● Requirement: Scan the records for "veya". Show the matching lines.

[Collected data]
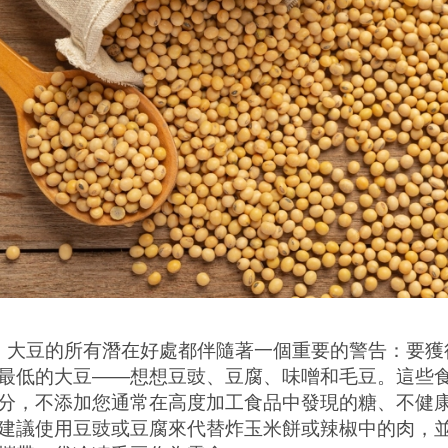
大豆的所有潛在好處都伴隨著一個重要的警告：要獲
最低的大豆——想想豆豉、豆腐、味噌和毛豆。這些
分，不添加您通常在高度加工食品中發現的糖、不健
建議使用豆豉或豆腐來代替炸玉米餅或辣椒中的肉，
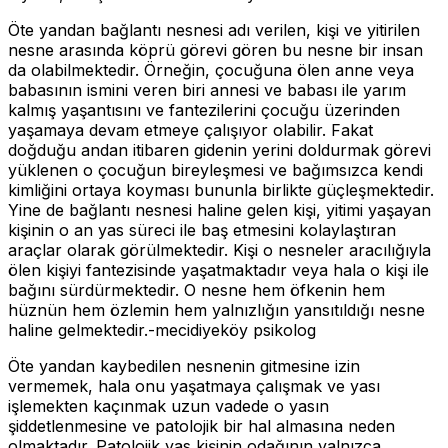
Öte yandan bağlantı nesnesi adı verilen, kişi ve yitirilen
nesne arasında köprü görevi gören bu nesne bir insan
da olabilmektedir. Örneğin, çocuğuna ölen anne veya
babasının ismini veren biri annesi ve babası ile yarım
kalmış yaşantısını ve fantezilerini çocuğu üzerinden
yaşamaya devam etmeye çalışıyor olabilir. Fakat
doğduğu andan itibaren gidenin yerini doldurmak görevi
yüklenen o çocuğun bireyleşmesi ve bağımsızca kendi
kimliğini ortaya koyması bununla birlikte güçleşmektedir.
Yine de bağlantı nesnesi haline gelen kişi, yitimi yaşayan
kişinin o an yas süreci ile baş etmesini kolaylaştıran
araçlar olarak görülmektedir. Kişi o nesneler aracılığıyla
ölen kişiyi fantezisinde yaşatmaktadır veya hala o kişi ile
bağını sürdürmektedir. O nesne hem öfkenin hem
hüznün hem özlemin hem yalnızlığın yansıtıldığı nesne
haline gelmektedir.-mecidiyeköy psikolog
Öte yandan kaybedilen nesnenin gitmesine izin
vermemek, hala onu yaşatmaya çalışmak ve yası
işlemekten kaçınmak uzun vadede o yasın
şiddetlenmesine ve patolojik bir hal almasına neden
olmaktadır. Patolojik yas kişinin odağının yalnızca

● Your solution:
da olabilmektedir. Örneğin, çocuğuna ölen anne veya
ölen kişiyi fantezisinde yaşatmaktadır veya hala o kişi ile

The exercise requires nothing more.